We send you the photos of Trump with black voters which a BBC investigation found to have been generated by AI via the DeepFake-o-meter. Five of the seven fake image detectors returned a 0% probability that the fake image was fake, while one recorded a 51% probability. The remaining detector said that no face had been detected.
Lyu’s team noticed unnatural areas around Trump’s neck and chin, people’s teeth facing outward, and webbing around some fingers.
Beyond these visual oddities, AI-generated images appear overly bright in many cases.
“It’s very difficult to express it in quantitative terms, but there is an overall view and appearance that the image looks too plastic or like a painting,” Lyu said.
Videos
Videos, especially those of people, are harder to fake than photos or audio. In some AI-generated videos without people, it can be more difficult to determine whether the images are real, although they are not “deepfakes” in the sense that the term generally refers to falsified or doctored images of people.
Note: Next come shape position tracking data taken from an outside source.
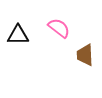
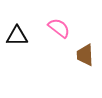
black triangle: moved 1 px left, 1 px down
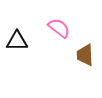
black triangle: moved 5 px down
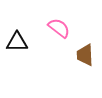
black triangle: moved 1 px down
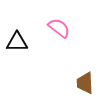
brown trapezoid: moved 28 px down
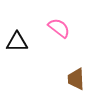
brown trapezoid: moved 9 px left, 4 px up
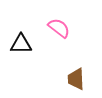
black triangle: moved 4 px right, 2 px down
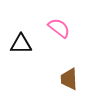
brown trapezoid: moved 7 px left
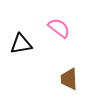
black triangle: rotated 10 degrees counterclockwise
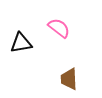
black triangle: moved 1 px up
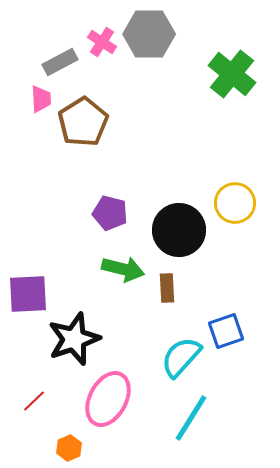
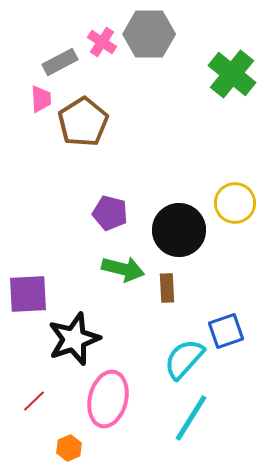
cyan semicircle: moved 3 px right, 2 px down
pink ellipse: rotated 14 degrees counterclockwise
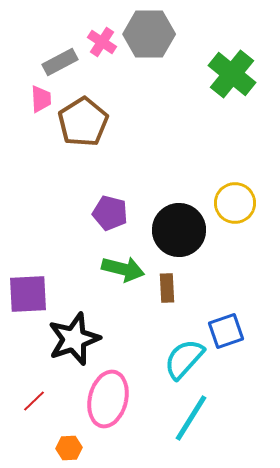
orange hexagon: rotated 20 degrees clockwise
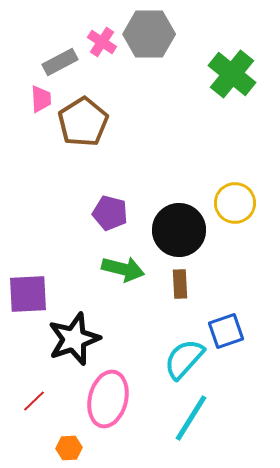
brown rectangle: moved 13 px right, 4 px up
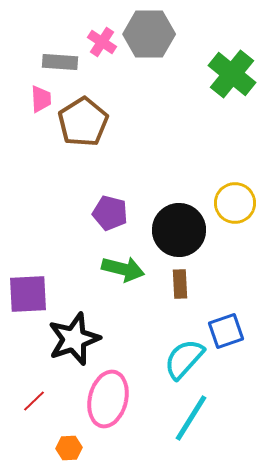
gray rectangle: rotated 32 degrees clockwise
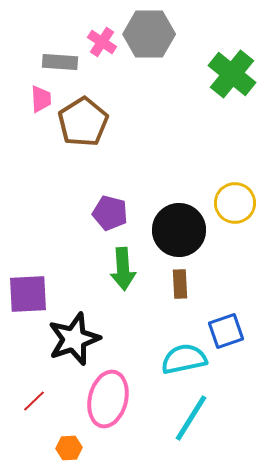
green arrow: rotated 72 degrees clockwise
cyan semicircle: rotated 36 degrees clockwise
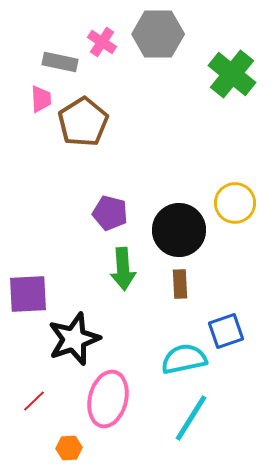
gray hexagon: moved 9 px right
gray rectangle: rotated 8 degrees clockwise
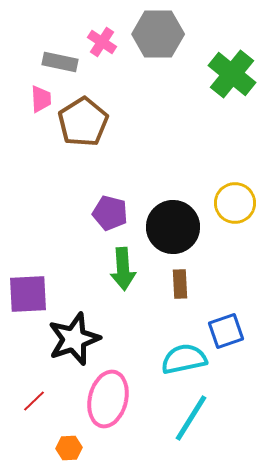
black circle: moved 6 px left, 3 px up
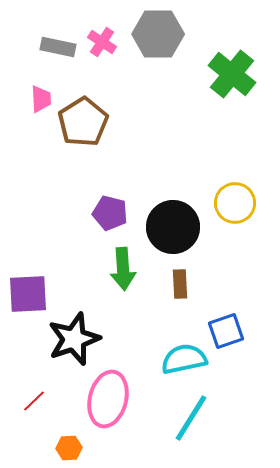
gray rectangle: moved 2 px left, 15 px up
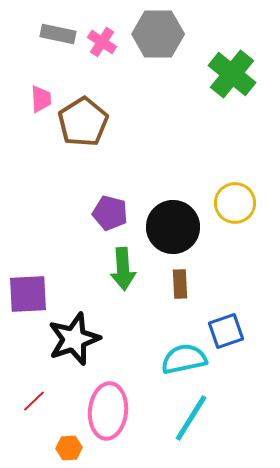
gray rectangle: moved 13 px up
pink ellipse: moved 12 px down; rotated 8 degrees counterclockwise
For video proof, we send a deepfake of Ukrainian President Volodymyr Zelenskiy that shows him telling his military to surrender to Russia, which didn’t happen.
Visual cues in the video include unnatural flickering that shows some pixel artifacts, Lyu’s team said. The edges of Zelenskiy’s head are not quite right; They are jagged and pixelated, a sign of digital manipulation.
Some of the detection algorithms look specifically at lips, because current AI video tools will primarily change lips to say things a person didn’t say. The lips are where most of the inconsistencies are found. An example would be if a letter sound requires the lip to be closed, such as a B or P, but the deepfake’s mouth is not completely closed, Lyu said. When the mouth is open, the teeth and tongue appear dull, she said.
To us, the video is more clearly fake than the audio or photo examples we reported to Lyu’s team. But of the six detection algorithms that evaluated the clip, only three returned very high probabilities of AI generation (over 90%). The other three returned very low probabilities, ranging from 0.5% to 18.7%.